- [Description of the task]
For the entries below, print exactly the lines between the line holding "I percorsi verdi" and the line holding "tecnologie ci consentirà", inclusive, and nothing else.

- [Data for review]
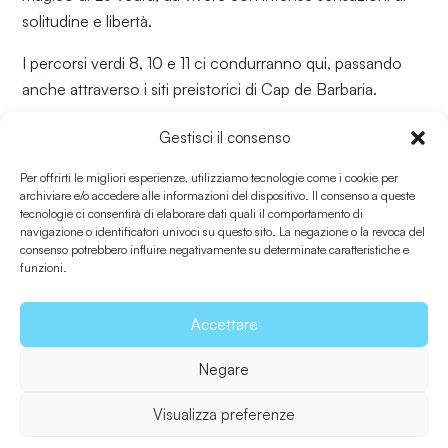
solitudine e libertà.
I percorsi verdi 8, 10 e 11 ci condurranno qui, passando
anche attraverso i siti preistorici di Cap de Barbaria.
Gestisci il consenso
Torna a Luoghi di interesse
Per offrirti le migliori esperienze, utilizziamo tecnologie come i cookie per
archiviare e/o accedere alle informazioni del dispositivo. Il consenso a queste
tecnologie ci consentirà di elaborare dati quali il comportamento di
navigazione o identificatori univoci su questo sito. La negazione o la revoca del
consenso potrebbero influire negativamente su determinate caratteristiche e
Informazioni utili
funzioni.
Accettare
Come arrivare?
Negare
Condividi
Visualizza preferenze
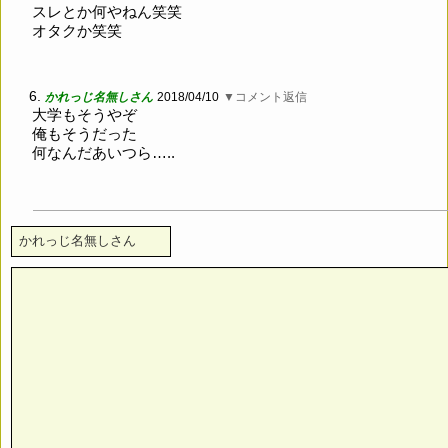
スレとか何やねん笑笑
オタクか笑笑
6.
かれっじ名無しさん
2018/04/10
▼コメント返信
大学もそうやぞ
俺もそうだった
何なんだあいつら…..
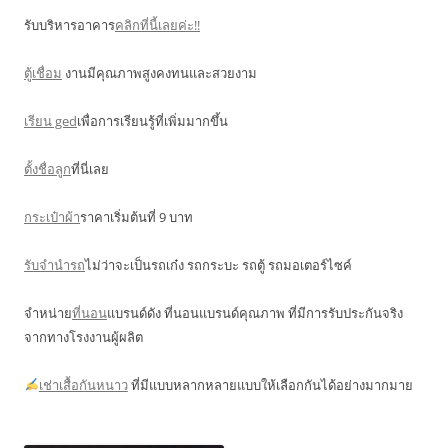
รับบริหารอาคาร
คลิกที่นี้เลยค่ะ!!
ตู้เชื่อม
งานมีคุณภาพสูงคงทนและสวยงาม
เรียน ged
เพื่อการเรียนรู้ที่เพิ่มมากขึ้น
ตั้งชื่อลูก
ที่นี่เลย
กระเป๋าผ้า
ราคาเริ่มต้นที่ 9 บาท
รับจำนำรถ
ไม่ว่าจะเป็นรถเก๋ง รถกระบะ รถตู้ รถมอเตอร์ไซค์
จำหน่าย
ที่นอน
แบรนด์ดัง ที่นอนแบรนด์คุณภาพ ที่มีการรับประกันจริง
จากทางโรงงานผู้ผลิต
เช่าเสื้อกันหนาว
ที่มีแบบหลากหลายแบบให้เลือกกันได้อย่างมากมาย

- [Answer space]
I percorsi verdi 8, 10 e 11 ci condurranno qui, passando
anche attraverso i siti preistorici di Cap de Barbaria.
Gestisci il consenso
Torna a Luoghi di interesse
Per offrirti le migliori esperienze, utilizziamo tecnologie come i cookie per
archiviare e/o accedere alle informazioni del dispositivo. Il consenso a queste
tecnologie ci consentirà di elaborare dati quali il comportamento di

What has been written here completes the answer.